Indonesian singer Nazril "Ariel" Illham and Luna Maya walk together in Jakarta last July
Jarkarta, Indonesia (CNN) -- Indonesian police have arrested pop star Nazril "Ariel" Ilham for his involvement in sex videos that allegedly feature himself and two other top Indonesian celebrities.
The singer was named a suspect after the police questioned the three celebrities and expert witnesses over the last two weeks.
"We have determine that Ariel is a suspect in the sex video case, we charged him with the pornography law and with the 2008 electronic information and transaction law," said Marwoto Sutowijoyo, from national police public information.
Ariel will be the first high-profile offender of the controversial pornography law that carries a maximum penalty of 12 years.
"We will keep investigating the case and we will arrest the perpetrators once we have enough evidence," Marwoto added.
Alleged celebrity sex tape shocks modest Indonesia
The law and the incident has also revived the government's nationwide censorship plan to filter offensive content on the internet.
"The Ministry of Communication have long been proposing a decree on multimedia content, this is to prevent this kind of things from happening," said Gatot Dewa Broto, the spokesperson for the Ministry of Communications.
If passed, the ministry will create a special unit that will monitor the content in online media and will have the authority to censor anything without consulting any other bodies, he explains.

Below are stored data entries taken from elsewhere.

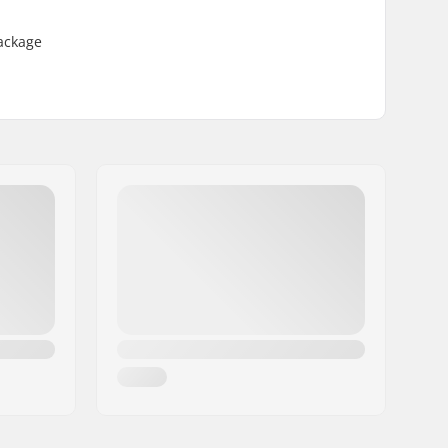
Package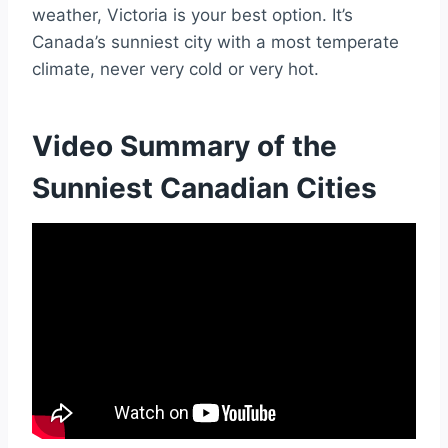
weather, Victoria is your best option. It’s
Canada’s sunniest city with a most temperate
climate, never very cold or very hot.
Video Summary of the
Sunniest Canadian Cities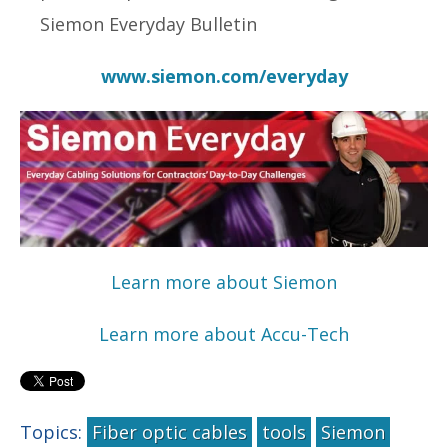
Siemon Everyday Bulletin
www.siemon.com/everyday
Learn more about Siemon
Learn more about Accu-Tech
Topics:
Fiber optic cables
tools
Siemon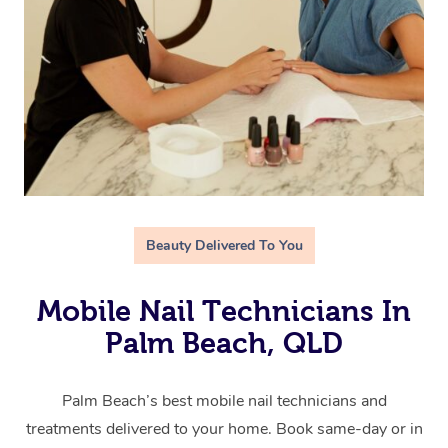
Beauty Delivered To You
Mobile Nail Technicians In
Palm Beach, QLD
Palm Beach’s best mobile nail technicians and
treatments delivered to your home. Book same-day or in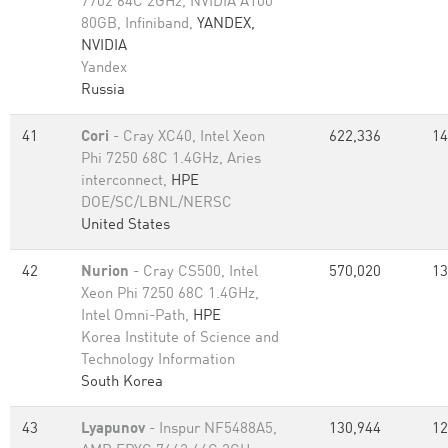
7702 64C 2GHz, NVIDIA A100
80GB​, Infiniband,
YANDEX,
NVIDIA
Yandex
Russia
41
Cori
- Cray XC40, Intel Xeon
622,336
14
Phi 7250 68C 1.4GHz, Aries
interconnect,
HPE
DOE/SC/LBNL/NERSC
United States
42
Nurion
- Cray CS500, Intel
570,020
13
Xeon Phi 7250 68C 1.4GHz,
Intel Omni-Path,
HPE
Korea Institute of Science and
Technology Information
South Korea
43
Lyapunov
- Inspur NF5488A5,
130,944
12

The first video, allegedly featuring Ariel and his current girlfriend Luna Maya, surfaced on several websites and went viral through social networking sites Facebook and Twitter.
On Tuesday, after the release of the second video allegedly featuring Ariel and Tari, the term "Ariel Peterporn," a spin on the singer's name and his band, became a top trending topic on Twitter.
The videos have sparked protests by conservative Islamic groups and others around the country condemning the celebrities in recent weeks.
Meanwhile, raids on internet cafes and the search of student cellphones at schools -- both confirmed by police -- have raised fears among defenders of free speech.